> **Aim of the exercise**
Reproduce every record below exactly as written, leaving out any pictures.

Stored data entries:
- - - -

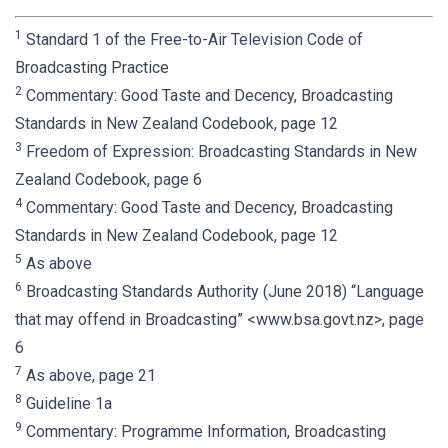
1
Standard 1 of the Free-to-Air Television Code of
Broadcasting Practice
2
Commentary: Good Taste and Decency, Broadcasting
Standards in New Zealand Codebook, page 12
3
Freedom of Expression: Broadcasting Standards in New
Zealand Codebook, page 6
4
Commentary: Good Taste and Decency, Broadcasting
Standards in New Zealand Codebook, page 12
5
As above
6
Broadcasting Standards Authority (June 2018) “Language
that may offend in Broadcasting” <www.bsa.govt.nz>, page
6
7
As above, page 21
8
Guideline 1a
9
Commentary: Programme Information, Broadcasting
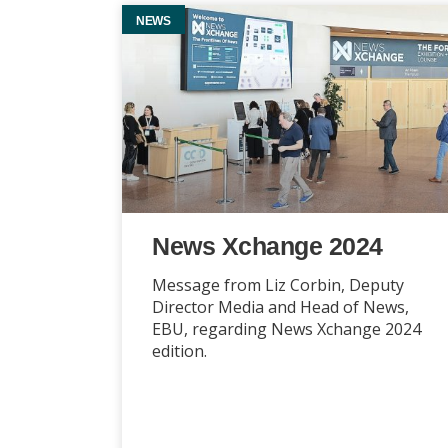
NEWS
News Xchange 2024
Message from Liz Corbin, Deputy
Director Media and Head of News,
EBU, regarding News Xchange 2024
edition.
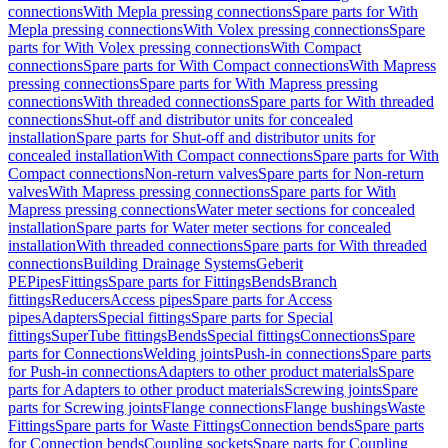
connections
With Mepla pressing connections
Spare parts for With
Mepla pressing connections
With Volex pressing connections
Spare
parts for With Volex pressing connections
With Compact
connections
Spare parts for With Compact connections
With Mapress
pressing connections
Spare parts for With Mapress pressing
connections
With threaded connections
Spare parts for With threaded
connections
Shut-off and distributor units for concealed
installation
Spare parts for Shut-off and distributor units for
concealed installation
With Compact connections
Spare parts for With
Compact connections
Non-return valves
Spare parts for Non-return
valves
With Mapress pressing connections
Spare parts for With
Mapress pressing connections
Water meter sections for concealed
installation
Spare parts for Water meter sections for concealed
installation
With threaded connections
Spare parts for With threaded
connections
Building Drainage Systems
Geberit
PE
Pipes
Fittings
Spare parts for Fittings
Bends
Branch
fittings
Reducers
Access pipes
Spare parts for Access
pipes
Adapters
Special fittings
Spare parts for Special
fittings
SuperTube fittings
Bends
Special fittings
Connections
Spare
parts for Connections
Welding joints
Push-in connections
Spare parts
for Push-in connections
Adapters to other product materials
Spare
parts for Adapters to other product materials
Screwing joints
Spare
parts for Screwing joints
Flange connections
Flange bushings
Waste
Fittings
Spare parts for Waste Fittings
Connection bends
Spare parts
for Connection bends
Coupling sockets
Spare parts for Coupling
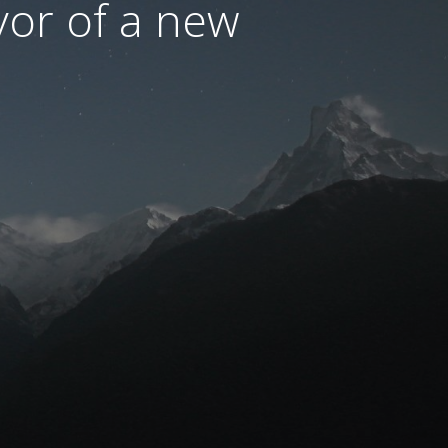
avor of a new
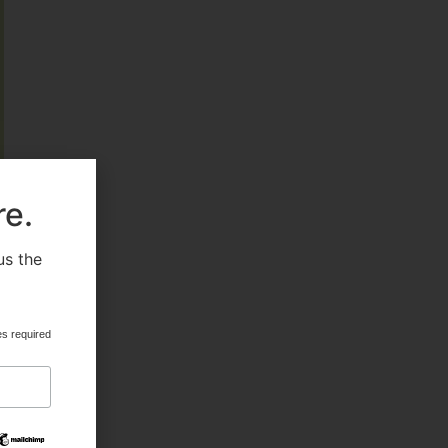
FEATURED
HEALTH & BEAUTY
re.
us the
.
MILITARY FITNESS
es required
NAVY SEAL FITNESS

- - - -

> **Result of the exercise**
1
Standard 1 of the Free-to-Air Television Code of
Broadcasting Practice
2
Commentary: Good Taste and Decency, Broadcasting
Standards in New Zealand Codebook, page 12
3
Freedom of Expression: Broadcasting Standards in New
Zealand Codebook, page 6
4
Commentary: Good Taste and Decency, Broadcasting
Standards in New Zealand Codebook, page 12
5
As above
6
Broadcasting Standards Authority (June 2018) “Language
that may offend in Broadcasting” <www.bsa.govt.nz>, page
6
7
As above, page 21
8
Guideline 1a
9
Commentary: Programme Information, Broadcasting
NEWS
News Xchange 2024
Message from Liz Corbin, Deputy
Director Media and Head of News,
EBU, regarding News Xchange 2024
edition.
connections
With Mepla pressing connections
Spare parts for With
Mepla pressing connections
With Volex pressing connections
Spare
parts for With Volex pressing connections
With Compact
connections
Spare parts for With Compact connections
With Mapress
pressing connections
Spare parts for With Mapress pressing
connections
With threaded connections
Spare parts for With threaded
connections
Shut-off and distributor units for concealed
installation
Spare parts for Shut-off and distributor units for
concealed installation
With Compact connections
Spare parts for With
Compact connections
Non-return valves
Spare parts for Non-return
valves
With Mapress pressing connections
Spare parts for With
Mapress pressing connections
Water meter sections for concealed
installation
Spare parts for Water meter sections for concealed
installation
With threaded connections
Spare parts for With threaded
connections
Building Drainage Systems
Geberit
PE
Pipes
Fittings
Spare parts for Fittings
Bends
Branch
fittings
Reducers
Access pipes
Spare parts for Access
pipes
Adapters
Special fittings
Spare parts for Special
fittings
SuperTube fittings
Bends
Special fittings
Connections
Spare
parts for Connections
Welding joints
Push-in connections
Spare parts
for Push-in connections
Adapters to other product materials
Spare
parts for Adapters to other product materials
Screwing joints
Spare
parts for Screwing joints
Flange connections
Flange bushings
Waste
Fittings
Spare parts for Waste Fittings
Connection bends
Spare parts
for Connection bends
Coupling sockets
Spare parts for Coupling
avor of a new
FEATURED
HEALTH & BEAUTY
re.
us the
.
MILITARY FITNESS
es required
NAVY SEAL FITNESS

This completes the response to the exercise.